(WORKING DATA):

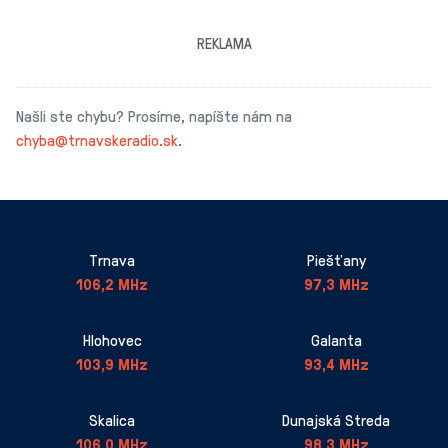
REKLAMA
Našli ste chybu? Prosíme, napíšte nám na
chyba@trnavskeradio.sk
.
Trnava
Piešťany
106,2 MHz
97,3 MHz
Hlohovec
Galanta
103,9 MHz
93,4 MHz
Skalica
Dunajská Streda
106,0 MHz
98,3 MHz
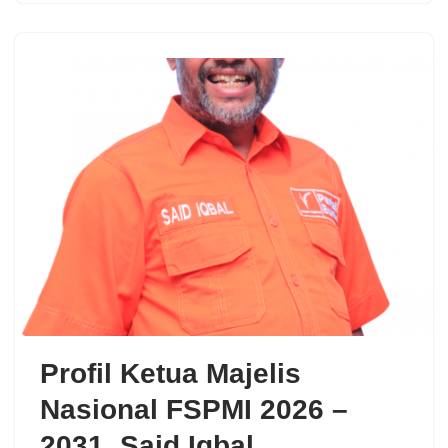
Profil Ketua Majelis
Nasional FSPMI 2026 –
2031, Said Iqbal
--
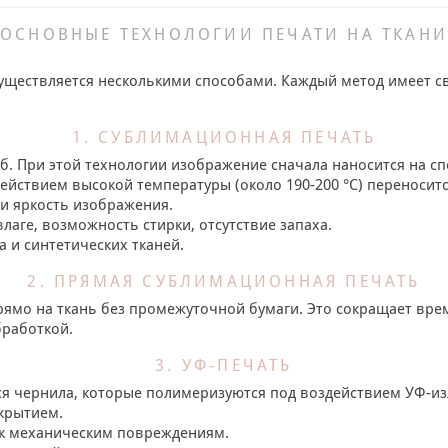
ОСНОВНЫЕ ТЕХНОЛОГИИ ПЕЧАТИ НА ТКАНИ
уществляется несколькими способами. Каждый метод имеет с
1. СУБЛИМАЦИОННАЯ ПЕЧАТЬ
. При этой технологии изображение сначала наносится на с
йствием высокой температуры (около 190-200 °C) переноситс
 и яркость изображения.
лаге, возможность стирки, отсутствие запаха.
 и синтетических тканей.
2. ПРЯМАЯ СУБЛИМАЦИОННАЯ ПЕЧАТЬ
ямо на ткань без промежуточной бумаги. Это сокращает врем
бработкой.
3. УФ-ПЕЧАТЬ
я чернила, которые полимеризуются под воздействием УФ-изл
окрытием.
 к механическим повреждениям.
==
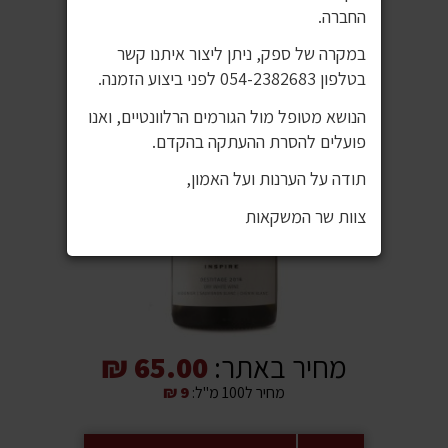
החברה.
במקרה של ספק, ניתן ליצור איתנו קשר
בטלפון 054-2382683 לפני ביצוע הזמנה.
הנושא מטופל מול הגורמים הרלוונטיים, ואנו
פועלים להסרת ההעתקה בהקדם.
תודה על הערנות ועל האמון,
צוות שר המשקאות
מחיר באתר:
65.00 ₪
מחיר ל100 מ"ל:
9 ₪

(TASK OBJECTIVE):
For this data, state how many lines include the word "СУБЛИМАЦИОННАЯ", with nothing added.

(EXERCISE SOLUTION):
2